Après avoir réussi à s’imposer comme une ville design, Saint-Etienne peut-elle réussir à devenir une cité du cinéma ? Pour la municipalité la réponse est oui. « Lorsque l’on pense à Saint-Etienne, on ne pense pas cinéma. Et pourtant Saint-Etienne est une ville de Cinéma », assure Marc Chassaubéné, adjoint au maire délégué aux Affaires Culturelles.
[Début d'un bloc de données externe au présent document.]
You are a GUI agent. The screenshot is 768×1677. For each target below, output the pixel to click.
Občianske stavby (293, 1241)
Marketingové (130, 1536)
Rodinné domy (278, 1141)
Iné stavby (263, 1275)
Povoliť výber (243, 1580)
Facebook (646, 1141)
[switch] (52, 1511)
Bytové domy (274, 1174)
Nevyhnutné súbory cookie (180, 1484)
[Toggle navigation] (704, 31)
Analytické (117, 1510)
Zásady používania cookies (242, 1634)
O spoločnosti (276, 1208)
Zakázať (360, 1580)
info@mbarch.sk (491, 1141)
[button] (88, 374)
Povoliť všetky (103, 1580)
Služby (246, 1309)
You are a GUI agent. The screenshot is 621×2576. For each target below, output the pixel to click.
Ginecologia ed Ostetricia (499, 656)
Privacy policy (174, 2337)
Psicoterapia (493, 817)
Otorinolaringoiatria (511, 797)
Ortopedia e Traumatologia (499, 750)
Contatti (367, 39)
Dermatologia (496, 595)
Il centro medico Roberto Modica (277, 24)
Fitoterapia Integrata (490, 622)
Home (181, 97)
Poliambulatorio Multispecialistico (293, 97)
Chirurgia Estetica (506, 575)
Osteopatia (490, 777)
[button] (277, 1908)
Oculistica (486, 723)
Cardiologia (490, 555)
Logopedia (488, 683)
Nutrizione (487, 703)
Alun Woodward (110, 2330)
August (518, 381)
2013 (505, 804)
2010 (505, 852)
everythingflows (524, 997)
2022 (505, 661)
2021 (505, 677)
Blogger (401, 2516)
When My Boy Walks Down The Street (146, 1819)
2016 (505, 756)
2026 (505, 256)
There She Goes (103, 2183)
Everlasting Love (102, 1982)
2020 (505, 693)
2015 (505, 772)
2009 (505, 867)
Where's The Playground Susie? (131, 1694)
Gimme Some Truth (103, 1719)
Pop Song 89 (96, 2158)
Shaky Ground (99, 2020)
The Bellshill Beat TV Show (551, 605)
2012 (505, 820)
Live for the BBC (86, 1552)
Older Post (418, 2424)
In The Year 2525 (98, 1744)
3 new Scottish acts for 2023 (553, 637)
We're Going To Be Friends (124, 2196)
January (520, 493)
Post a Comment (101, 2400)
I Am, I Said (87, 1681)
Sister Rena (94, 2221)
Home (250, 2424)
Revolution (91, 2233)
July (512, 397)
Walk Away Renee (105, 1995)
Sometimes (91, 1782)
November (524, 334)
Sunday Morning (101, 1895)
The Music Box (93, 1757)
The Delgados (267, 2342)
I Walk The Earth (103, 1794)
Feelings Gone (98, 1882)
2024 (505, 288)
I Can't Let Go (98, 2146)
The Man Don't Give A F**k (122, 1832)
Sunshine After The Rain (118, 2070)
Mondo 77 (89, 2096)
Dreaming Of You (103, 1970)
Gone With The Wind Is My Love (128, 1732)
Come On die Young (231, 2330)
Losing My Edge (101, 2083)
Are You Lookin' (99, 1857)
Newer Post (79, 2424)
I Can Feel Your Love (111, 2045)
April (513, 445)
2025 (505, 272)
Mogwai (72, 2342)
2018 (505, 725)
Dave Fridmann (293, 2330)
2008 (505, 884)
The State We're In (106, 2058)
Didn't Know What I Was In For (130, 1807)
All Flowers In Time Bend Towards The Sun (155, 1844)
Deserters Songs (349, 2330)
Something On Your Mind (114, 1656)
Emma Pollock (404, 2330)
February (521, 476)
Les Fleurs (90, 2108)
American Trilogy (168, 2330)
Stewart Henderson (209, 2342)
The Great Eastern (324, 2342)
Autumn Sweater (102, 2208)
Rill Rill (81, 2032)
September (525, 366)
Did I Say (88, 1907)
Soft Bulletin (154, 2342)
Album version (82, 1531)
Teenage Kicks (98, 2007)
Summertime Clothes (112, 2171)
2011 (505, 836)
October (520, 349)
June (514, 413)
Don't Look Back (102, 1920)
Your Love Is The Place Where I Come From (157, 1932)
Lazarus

Et les faits lui donnent raison. Depuis « Noce Blanche » en 1989, la région stéphanoise a su attirer de nombreuses réalisations. Citons sur la dernière décennie : « Les Yeux bandés » (2008), « Coupable » (2008), « La Grande Vie » (2009), « Des lendemains qui chantent » (2014), « Body Builders » (2014), « Qui c’est les plus forts » (2015) ou encore deux films de Tony Gatlif, « Liberté » (2010) et « Geronimo » (2014). Sans oublier le tournage en début d’année de la série de Canal + « Les Sauvages », qui, selon les estimations de la commission du film en Rhône-Alpes, a rapporté la coquette somme de 800 000 € au territoire stéphanois. « Ce n’est pas encore Hollywood mais cela montre qu’il y a un potentiel, un écosystème et des atouts à exploiter », commente l’adjoint au maire.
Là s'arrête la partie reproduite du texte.